Allattamento al seno: una grande risorsa per il piccolo

L’allattamento al seno è il modo migliore e naturale per alimentare il piccolo, perché gli offre il nutrimento e la protezione di cui ha bisogno per la crescita e lo sviluppo.

Latte materno

Il latte materno costituisce la migliore alimentazione per il neonato perché come per tutti i mammiferi è un latte specie-specifico, e cioè è il latte più completo dal punto di vista nutrizionale, ma anche immunitario perché protegge da allergie e infezioni.
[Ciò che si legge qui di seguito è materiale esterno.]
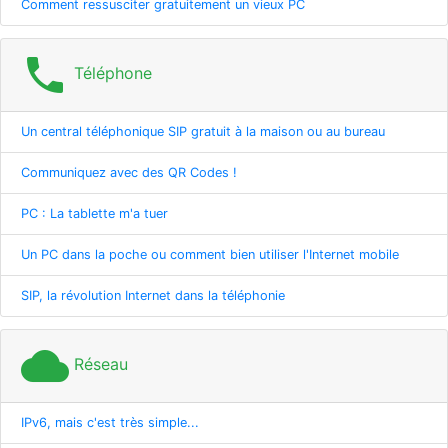
Comment ressusciter gratuitement un vieux PC
phone
Téléphone
Un central téléphonique SIP gratuit à la maison ou au bureau
Communiquez avec des QR Codes !
PC : La tablette m'a tuer
Un PC dans la poche ou comment bien utiliser l'Internet mobile
SIP, la révolution Internet dans la téléphonie
cloud
Réseau
IPv6, mais c'est très simple...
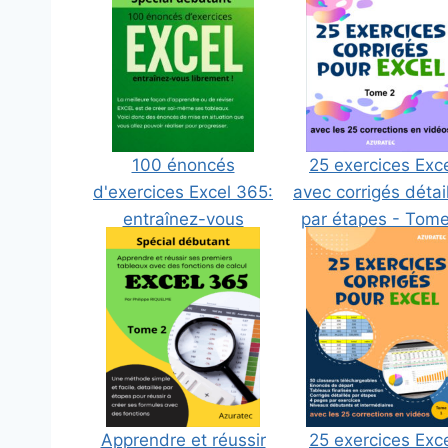
100 énoncés
25 exercices Exc
d'exercices Excel 365:
avec corrigés détai
entraînez-vous
par étapes - Tome
librement !
Apprendre et réussir
25 exercices Exc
Ma c’è un altro grande vantaggio: l’allattamento al seno crea un profondo legame affettivo tra mamma e figlio. Il rapporto costruito nei 9 mesi di gravidanza richiede ancora conforto, protezione, amore e nutrimento ed è proprio questo magico e accogliente contatto tra i due corpi che lo fortifica.
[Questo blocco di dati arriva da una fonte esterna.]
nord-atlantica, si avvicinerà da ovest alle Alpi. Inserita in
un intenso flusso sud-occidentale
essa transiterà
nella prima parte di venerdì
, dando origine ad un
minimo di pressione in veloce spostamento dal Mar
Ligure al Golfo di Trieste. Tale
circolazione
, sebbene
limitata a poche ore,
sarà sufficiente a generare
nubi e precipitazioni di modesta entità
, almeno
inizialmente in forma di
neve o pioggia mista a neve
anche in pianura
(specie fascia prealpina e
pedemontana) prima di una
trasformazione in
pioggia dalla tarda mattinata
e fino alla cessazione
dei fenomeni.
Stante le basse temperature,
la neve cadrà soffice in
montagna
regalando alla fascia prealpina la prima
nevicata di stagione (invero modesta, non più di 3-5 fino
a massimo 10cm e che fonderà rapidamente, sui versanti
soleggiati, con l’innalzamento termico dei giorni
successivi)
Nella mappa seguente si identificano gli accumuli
Ecco perché è importante che la mamma possa allattare al seno il proprio bambino sin dai primissimi momenti di vita. Questo stimolerà anche il seno a prepararsi per la montata lattea e farà sì che gli ormoni come l’ossitocina favoriscano l’involuzione uterina. L’allattamento diventa quindi un reciproco scambio di esigenze fisiologiche e affettive che dovrebbe proseguire, in modo esclusivo, per almeno 6 mesi. Molti studi hanno dimostrato che il latte materno è davvero protettivo per il neonato e consigliano, se possibile, di continuare ad allattare il piccolo per tutto il primo anno di vita, anche quando si procederà con lo svezzamento. È emerso, infatti, che i bambini che hanno ricevuto il latte materno hanno una minore propensione ad ammalarsi, crescono più sani e hanno un maggiore sviluppo intellettuale e sociale. Perciò se il latte materno è disponibile, dato che non costa nulla, meglio approfittarne!

In conclusione, l’allattamento al seno è un’immensa risorsa da non sottovalutare che porta benefici sia alla mamma che al bambino e rinforza quel legame profondo che li unisce già dai primi giorni di gravidanza.
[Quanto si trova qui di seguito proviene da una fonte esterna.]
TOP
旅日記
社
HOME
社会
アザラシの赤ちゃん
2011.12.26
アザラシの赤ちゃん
Nel comune di Bologna è nata l’iniziativa “Allattiamo insieme” proprio per promuovere  l’allattamento al seno e sensibilizzare le donne riguardo l’importanza di nutrire i propri bambini col latte materno.

 “L’iniziativa, promossa dalla Regione Emilia-Romagna (Assessorato politiche per la salute e Assessorato politiche sociali) in collaborazione con le Aziende sanitarie, gli Enti locali e i Gruppi di sostegno,  si è inserita nell’ambito delle manifestazioni legate alla Settimana mondiale dell’allattamento materno, in programma dall’1 al 7 ottobre. Quest’anno, la Settimana si è concentrata sull’importanza del sostegno fra pari e all’interno della comunità, dalla famiglia, dai mariti, dai compagni, da amiche che sono a loro volta madri, da operatori sanitari qualificati, da consulenti professionali, per aiutare le mamme ad avviare e continuare l’allattamento al seno. Tante mamme, il 5 ottobre,  si sono trovate insieme per allattare ed è stata anche un’opportunità di confrontarsi con gli operatori dei Consultori familiari e dei Punti Nascita e con i volontari dei Gruppi locali di sostegno dell’allattamento al seno. Il tema è molto sentito: capita infatti che anche quando c’è un buon avvio dell’allattamento, poi questo venga sospeso prima dei sei mesi di età del bambino (come suggerito dall’Organizzazione mondiale della Sanità per l’allattamento esclusivo). Secondo l’ultima indagine svolta in Regione, l’allattamento al seno completo in Emilia-Romagna viene praticato dal 55% delle donne a tre mesi e dal 37% a cinque mesi. In questo senso il sostegno che la mamma può trovare nella comunità diventa di fondamentale importanza e un’iniziativa come questa andrà a favorire lo sviluppo di una rete territoriale, a partire dall’informazione per arrivare alla formazione delle persone che possono svolgere un ruolo di supporto alle mamme. Dall’ultima indagine, pubblicata nel 2012, l’allattamento al seno completo in Emilia-Romagna viene praticato dal 55% delle donne a tre mesi e dal 37% a cinque mesi. Dal 1999 al 2011 il tasso è aumentato del 3% a tre mesi e del 15% a cinque mesi. Il tasso dei bambini non allattati è in calo: – 4% a tre mesi, – 7% a cinque mesi. Rispetto alla precedente rilevazione (pubblicata nel 2009), i dati risultano tuttavia stabili.” (www.ausl.bologna.it)

Ecco quindi che risulta importante continuare a sensiblizzare le mamme e le famiglie sull’importanza dell’allattamento al seno per una migliore crescita del bambino, sia dal punto di vista fisico sia da quello psicologico.